Submitted to: Poultry Science
Publication Type: Peer Reviewed Journal
Publication Acceptance Date: 11/19/1997
Publication Date: N/A
Citation: N/A Interpretive Summary: Poultry are often given chemicals called feed additives in their diets to control certain diseases or to help improve their rate of growth or help them use their feed more efficiently. Two of these feed additive chemicals are called roxarsone and monensin. There have been some reports that feeding these chemicals to poultry might cause leg problems including weakness. We conducted research to see if roxarsone or monensin had any affect on the leg tendons of growing chickens. We fed the chemicals in the diet and then studied several enzymes and other factors to see if there were any toxic or disabling effects. Our studies showed that neither roxarsone nor monensin caused any significant leg problems in chickens. These studies are important because they add to our knowledge of how various feed additives affect poultry.

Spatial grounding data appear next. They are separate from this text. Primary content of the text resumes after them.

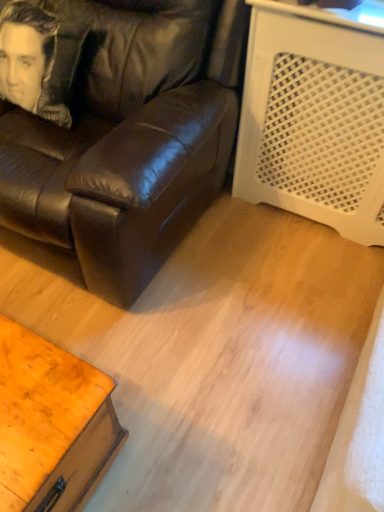 Question: Is matte black leather couch at center completely or partially inside wooden table at lower left?

Choices:
 (A) no
 (B) yes

Answer: (A)

Question: Considering the relative sizes of wooden table at lower left and matte black leather couch at center in the image provided, is wooden table at lower left thinner than matte black leather couch at center?

Choices:
 (A) yes
 (B) no

Answer: (A)

Question: Is wooden table at lower left bigger than matte black leather couch at center?

Choices:
 (A) yes
 (B) no

Answer: (B)

Question: Is wooden table at lower left shorter than matte black leather couch at center?

Choices:
 (A) no
 (B) yes

Answer: (B)

Question: From the image's perspective, is wooden table at lower left above matte black leather couch at center?

Choices:
 (A) no
 (B) yes

Answer: (A)

Question: Is the depth of wooden table at lower left greater than that of matte black leather couch at center?

Choices:
 (A) yes
 (B) no

Answer: (B)

Question: Can you confirm if matte black leather couch at center is wider than wooden table at lower left?

Choices:
 (A) yes
 (B) no

Answer: (A)

Question: Is matte black leather couch at center bigger than wooden table at lower left?

Choices:
 (A) yes
 (B) no

Answer: (A)

Question: From a real-world perspective, is matte black leather couch at center physically above wooden table at lower left?

Choices:
 (A) yes
 (B) no

Answer: (A)

Question: Can you confirm if matte black leather couch at center is shorter than wooden table at lower left?

Choices:
 (A) yes
 (B) no

Answer: (B)

Question: Would you say matte black leather couch at center is outside wooden table at lower left?

Choices:
 (A) yes
 (B) no

Answer: (A)

Question: From a real-world perspective, is matte black leather couch at center physically below wooden table at lower left?

Choices:
 (A) no
 (B) yes

Answer: (A)

Question: Is smooth leather pillow at upper left at the right side of wooden table at lower left?

Choices:
 (A) yes
 (B) no

Answer: (B) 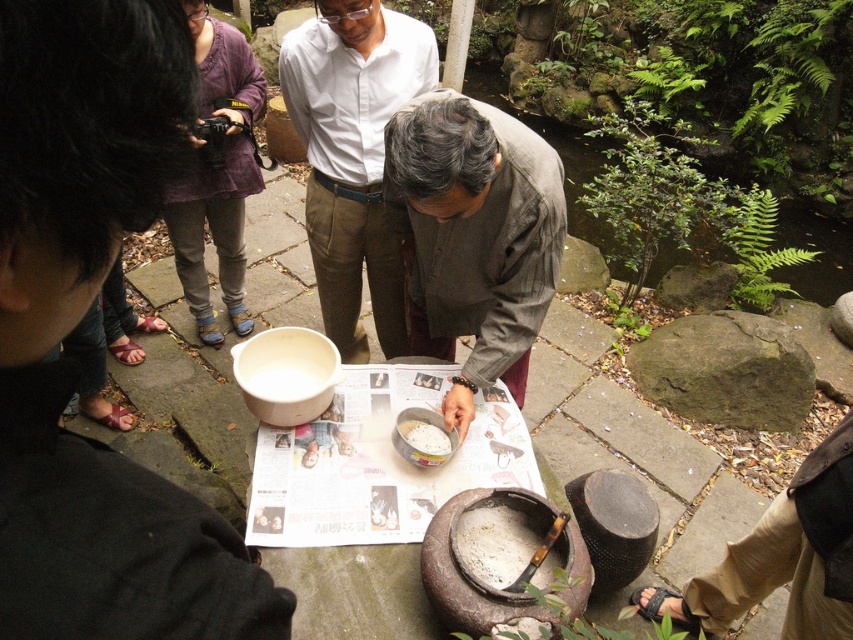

Technical Abstract: Roxarsone and monensin are common poultry feed additives that are used alone or in combination with other drugs to improve growth and feed utilization. The effects of monensin and roxarsone on the physiology of flexoral tendons of broiler chickens was examined to understand their relations to leg weakness which has been occasionally reported with these drugs. Day-old chickens were fed either roxarsone or monensin for a period of 6 wk (roxarsone, 45.4 or 90.8 g/ ton feed; monensin, 100 or 150 g/ ton feed). None of the treatments caused any significant leg problem. Roxarsone at 45.4 g/ ton caused a significant gain in body weight. The biomechanical strength of flexoral tendons were compared measuring load at break, the modulus of elasticity, and stress parameters which showed no differences between groups. There were no differences in collagen, proteoglycan, and pyridinoline content of tendons. Sequential extraction of tendons with different solvents revealed a significant increase in the percentage of guanidine HCl soluble collagens in monensin fed birds, and a decrease in the acid extractible collagen in both roxarsone and monensin treated groups. Approximately 84-90% of collagen was extractible with pepsin and 8-11% with collagenase. These were not different between different treatment groups. Roxarsone treatment had no effect on the guanidine soluble collagen pool. The effects of monensin on guanidine soluble pool of collagen may relate to its disruptive effects on cellular secretory processes. However, in the current study, neither roxarsone nor monensin alone produced any significant changes in tendon to cause any leg problem.